Transcribe every entry word for word. Skip the pictures.

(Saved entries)
= Beginning of Section =

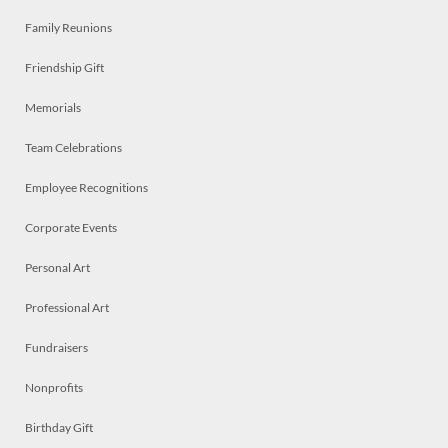
Family Reunions
Friendship Gift
Memorials
Team Celebrations
Employee Recognitions
Corporate Events
Personal Art
Professional Art
Fundraisers
Nonprofits
Birthday Gift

= End of Section =

> **Output of the exercise**:
Family Reunions
Friendship Gift
Memorials
Team Celebrations
Employee Recognitions
Corporate Events
Personal Art
Professional Art
Fundraisers
Nonprofits
Birthday Gift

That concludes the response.